(Beginning of RECORDS SUPPLIED)

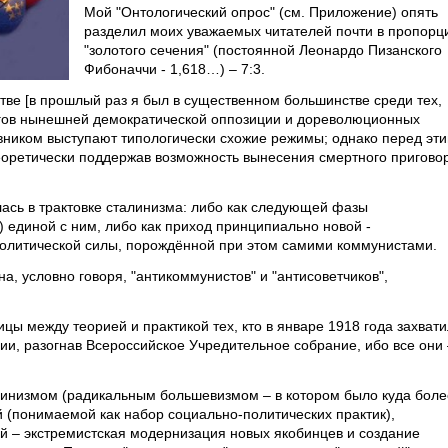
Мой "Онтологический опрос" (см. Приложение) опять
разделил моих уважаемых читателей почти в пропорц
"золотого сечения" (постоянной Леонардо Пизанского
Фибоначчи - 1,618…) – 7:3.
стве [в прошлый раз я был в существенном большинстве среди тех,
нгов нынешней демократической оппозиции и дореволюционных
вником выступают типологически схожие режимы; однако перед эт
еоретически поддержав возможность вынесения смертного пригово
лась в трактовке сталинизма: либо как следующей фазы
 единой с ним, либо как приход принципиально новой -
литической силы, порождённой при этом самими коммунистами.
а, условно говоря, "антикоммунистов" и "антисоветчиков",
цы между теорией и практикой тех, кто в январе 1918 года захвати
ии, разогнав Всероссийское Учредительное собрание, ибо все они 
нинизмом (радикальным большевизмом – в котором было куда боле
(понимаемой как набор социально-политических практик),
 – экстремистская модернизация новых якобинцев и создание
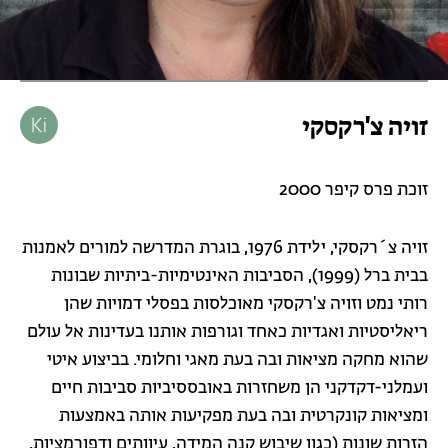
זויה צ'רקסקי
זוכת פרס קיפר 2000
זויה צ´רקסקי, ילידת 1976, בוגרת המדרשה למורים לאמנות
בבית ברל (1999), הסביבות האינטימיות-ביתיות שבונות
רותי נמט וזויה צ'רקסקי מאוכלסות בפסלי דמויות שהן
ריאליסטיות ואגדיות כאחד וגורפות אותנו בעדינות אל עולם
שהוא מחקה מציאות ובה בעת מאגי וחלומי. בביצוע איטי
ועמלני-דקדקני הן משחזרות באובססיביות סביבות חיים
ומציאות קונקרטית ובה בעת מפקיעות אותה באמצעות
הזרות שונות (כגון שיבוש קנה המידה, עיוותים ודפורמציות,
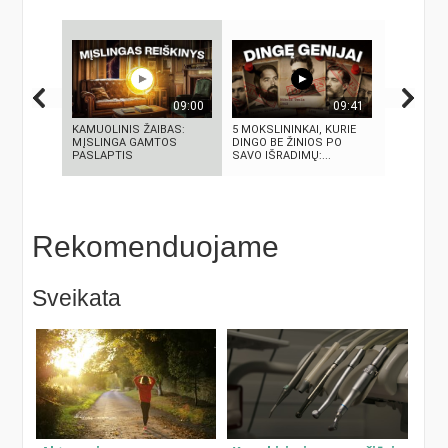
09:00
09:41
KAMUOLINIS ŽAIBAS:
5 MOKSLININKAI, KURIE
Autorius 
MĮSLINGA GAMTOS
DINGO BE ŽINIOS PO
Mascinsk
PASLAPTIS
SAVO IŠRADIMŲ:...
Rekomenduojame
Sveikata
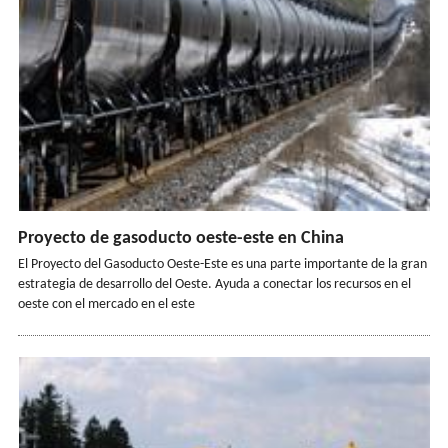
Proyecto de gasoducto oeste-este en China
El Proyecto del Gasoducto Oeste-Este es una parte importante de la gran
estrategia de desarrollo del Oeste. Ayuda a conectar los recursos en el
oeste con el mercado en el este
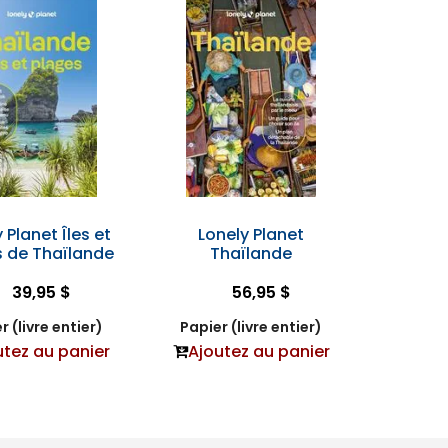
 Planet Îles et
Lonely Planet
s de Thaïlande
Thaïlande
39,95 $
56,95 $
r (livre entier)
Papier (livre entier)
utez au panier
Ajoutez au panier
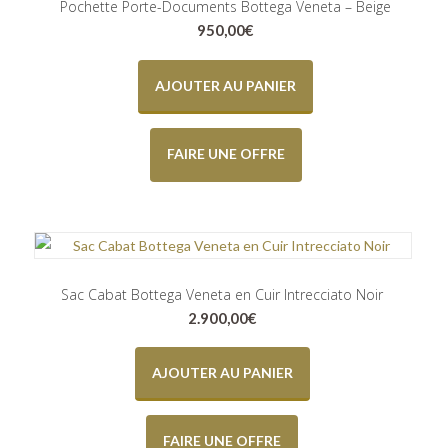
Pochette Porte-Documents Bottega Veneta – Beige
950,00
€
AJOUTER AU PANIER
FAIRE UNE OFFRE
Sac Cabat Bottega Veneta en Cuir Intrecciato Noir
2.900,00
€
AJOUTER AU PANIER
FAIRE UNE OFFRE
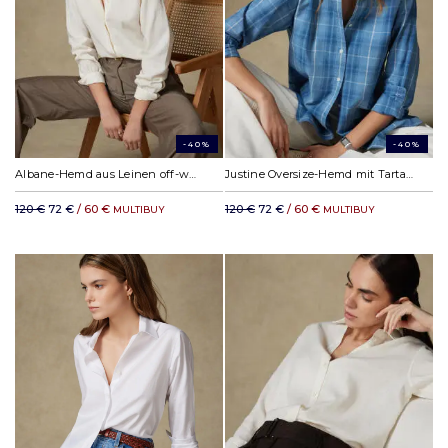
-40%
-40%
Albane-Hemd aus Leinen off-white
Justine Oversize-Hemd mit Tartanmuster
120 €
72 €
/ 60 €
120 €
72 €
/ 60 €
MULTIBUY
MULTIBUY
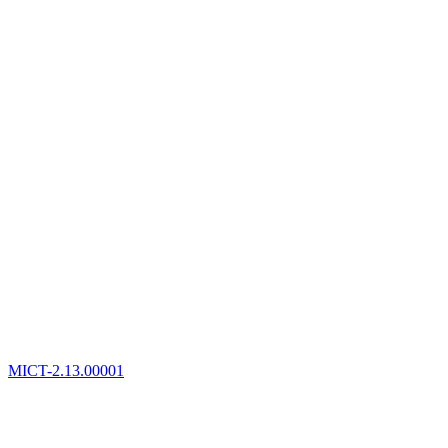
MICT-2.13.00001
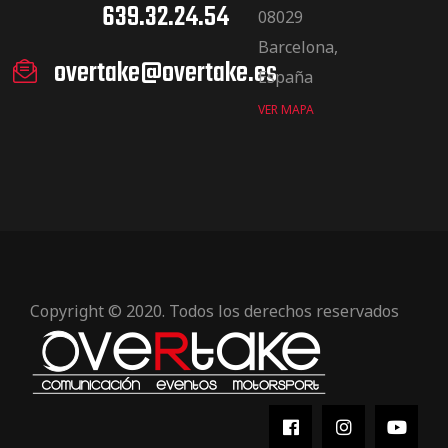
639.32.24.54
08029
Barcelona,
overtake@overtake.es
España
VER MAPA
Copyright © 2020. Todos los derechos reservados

(End of RECORDS SUPPLIED)
(Beginning of RECORDS SUPPLIED)

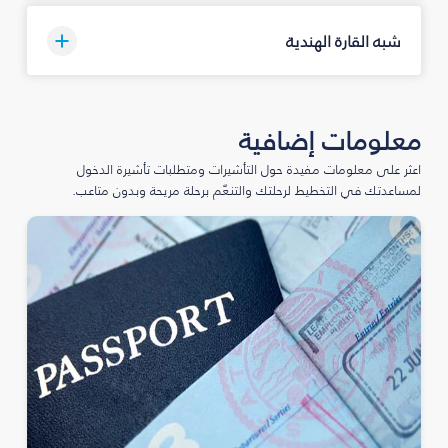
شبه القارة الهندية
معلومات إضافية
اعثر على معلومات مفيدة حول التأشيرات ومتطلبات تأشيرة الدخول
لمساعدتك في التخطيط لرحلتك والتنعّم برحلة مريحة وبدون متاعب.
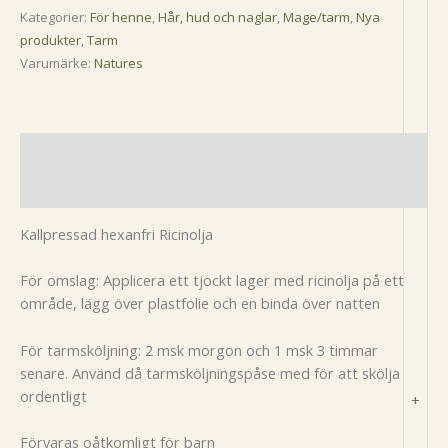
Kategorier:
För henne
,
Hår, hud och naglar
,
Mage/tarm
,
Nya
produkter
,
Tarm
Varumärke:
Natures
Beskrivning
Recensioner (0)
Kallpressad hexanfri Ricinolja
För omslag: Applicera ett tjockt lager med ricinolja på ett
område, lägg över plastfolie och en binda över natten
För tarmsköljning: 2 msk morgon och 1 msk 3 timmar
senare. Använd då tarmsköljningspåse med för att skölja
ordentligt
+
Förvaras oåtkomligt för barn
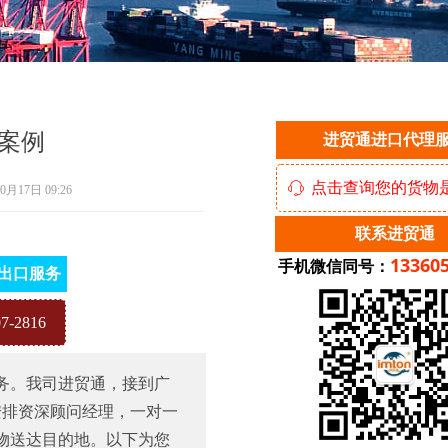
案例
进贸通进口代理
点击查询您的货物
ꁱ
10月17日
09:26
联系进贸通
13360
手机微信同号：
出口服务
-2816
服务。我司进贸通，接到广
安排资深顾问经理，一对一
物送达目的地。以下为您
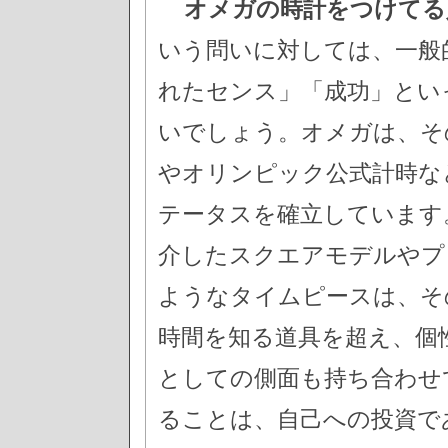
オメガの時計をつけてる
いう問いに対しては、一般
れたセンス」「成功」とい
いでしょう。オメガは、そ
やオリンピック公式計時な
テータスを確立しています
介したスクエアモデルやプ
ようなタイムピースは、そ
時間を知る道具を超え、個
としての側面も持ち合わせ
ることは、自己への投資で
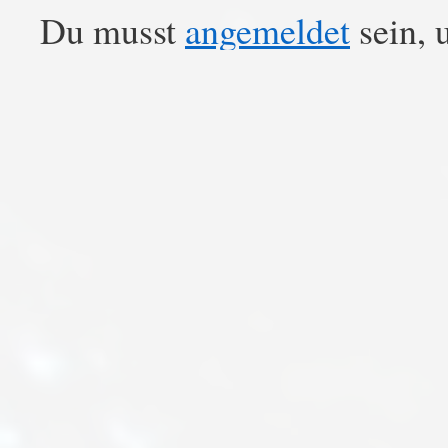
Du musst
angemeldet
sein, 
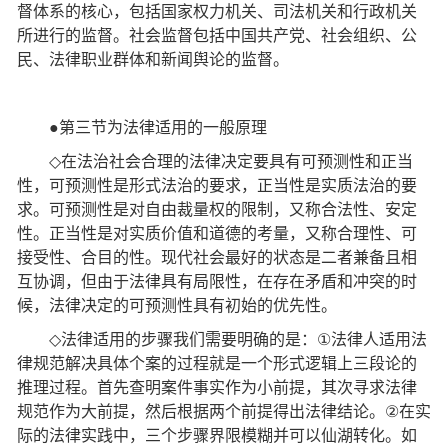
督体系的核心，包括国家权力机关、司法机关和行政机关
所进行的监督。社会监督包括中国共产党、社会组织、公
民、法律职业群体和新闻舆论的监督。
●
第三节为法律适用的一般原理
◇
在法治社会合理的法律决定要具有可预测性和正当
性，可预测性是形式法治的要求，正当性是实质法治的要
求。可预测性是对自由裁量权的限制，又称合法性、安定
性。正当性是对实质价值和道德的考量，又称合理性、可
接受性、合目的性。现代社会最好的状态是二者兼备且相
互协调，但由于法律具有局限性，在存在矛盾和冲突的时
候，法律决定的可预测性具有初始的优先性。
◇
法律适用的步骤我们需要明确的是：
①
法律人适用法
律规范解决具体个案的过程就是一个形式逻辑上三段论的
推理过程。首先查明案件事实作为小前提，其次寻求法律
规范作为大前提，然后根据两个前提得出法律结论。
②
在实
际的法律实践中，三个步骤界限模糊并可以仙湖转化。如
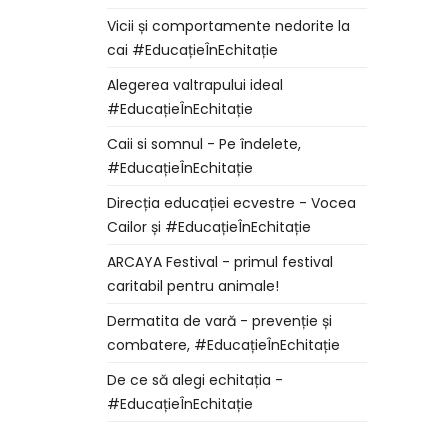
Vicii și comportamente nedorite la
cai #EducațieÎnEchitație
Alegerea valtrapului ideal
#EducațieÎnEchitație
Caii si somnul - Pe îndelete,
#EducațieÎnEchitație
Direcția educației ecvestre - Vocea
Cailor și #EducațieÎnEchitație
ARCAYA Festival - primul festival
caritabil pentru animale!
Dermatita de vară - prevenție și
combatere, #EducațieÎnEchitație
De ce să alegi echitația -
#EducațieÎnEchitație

(End of RECORDS SUPPLIED)

All lines above starting at the one with "(см. Приложение) опять" and ending at the one with "בבית ברל (1999), הסביבות", inclusive, are to be printed again exactly, with the pictures left out.

RESULT OF THE TASK =>
Мой "Онтологический опрос" (см. Приложение) опять
разделил моих уважаемых читателей почти в пропорц
"золотого сечения" (постоянной Леонардо Пизанского
Фибоначчи - 1,618…) – 7:3.
стве [в прошлый раз я был в существенном большинстве среди тех,
нгов нынешней демократической оппозиции и дореволюционных
вником выступают типологически схожие режимы; однако перед эт
еоретически поддержав возможность вынесения смертного пригово
лась в трактовке сталинизма: либо как следующей фазы
 единой с ним, либо как приход принципиально новой -
литической силы, порождённой при этом самими коммунистами.
а, условно говоря, "антикоммунистов" и "антисоветчиков",
цы между теорией и практикой тех, кто в январе 1918 года захвати
ии, разогнав Всероссийское Учредительное собрание, ибо все они 
нинизмом (радикальным большевизмом – в котором было куда боле
(понимаемой как набор социально-политических практик),
 – экстремистская модернизация новых якобинцев и создание
זויה צ'רקסקי
זוכת פרס קיפר 2000
זויה צ´רקסקי, ילידת 1976, בוגרת המדרשה למורים לאמנות
בבית ברל (1999), הסביבות האינטימיות-ביתיות שבונות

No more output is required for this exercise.